= WORK REQUEST =
Reproduce the entries exactly, but keep the pictures out of the copy.

= Dataset entries =
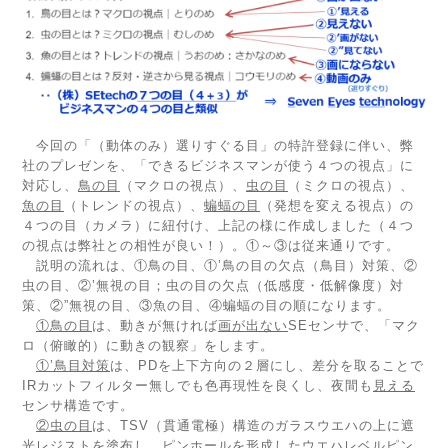
今回の「（動体のみ）選りすぐる目」の特許登録に伴い、弊
社のプレゼンを、「できるビジネスマンが使う４つの視点」に
対応し、
鳥の目
（マクロの視点）、
虫の目
（ミクロの視点）、
魚の目
（トレンドの視点）、
蝙蝠の目
（発想を変える視点）の
４つの目（カメラ）に紐付け、上記の様に作成しました（４つ
の視点は弊社との相性が良い！）。①～③は従来通りです。
説明の流れは、①鳥の目、①’鳥の目の欠点（鳥目）対策、②
虫の目、②’無視の目；虫の目の欠点（低感度・低解像度）対
策、②”無視の目、③魚の目、④蝙蝠の目の順になります。
①鳥の目
は、動きが無ければ
画が出ない
SEセンサで、「マク
ロ（俯瞰的）に動きの観察」をします。
①’鳥目対策
は、PDを上下方向の２層にし、差分を取ることで
IRカットフィルター無しでも色再現性を良くし、夜間も
見える
センサ構造です。
②虫の目
は、TSV（貫通電極）構造のガラスウエハの上に遮
光レジストを塗布し、ピンホールを形成したウエハレベルピン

= SOLVED EXERCISE =
今回の「（動体のみ）選りすぐる目」の特許登録に伴い、弊
社のプレゼンを、「できるビジネスマンが使う４つの視点」に
対応し、
鳥の目
（マクロの視点）、
虫の目
（ミクロの視点）、
魚の目
（トレンドの視点）、
蝙蝠の目
（発想を変える視点）の
４つの目（カメラ）に紐付け、上記の様に作成しました（４つ
の視点は弊社との相性が良い！）。①～③は従来通りです。
説明の流れは、①鳥の目、①’鳥の目の欠点（鳥目）対策、②
虫の目、②’無視の目；虫の目の欠点（低感度・低解像度）対
策、②”無視の目、③魚の目、④蝙蝠の目の順になります。
①鳥の目
は、動きが無ければ
画が出ない
SEセンサで、「マク
ロ（俯瞰的）に動きの観察」をします。
①’鳥目対策
は、PDを上下方向の２層にし、差分を取ることで
IRカットフィルター無しでも色再現性を良くし、夜間も
見える
センサ構造です。
②虫の目
は、TSV（貫通電極）構造のガラスウエハの上に遮
光レジストを塗布し、ピンホールを形成したウエハレベルピン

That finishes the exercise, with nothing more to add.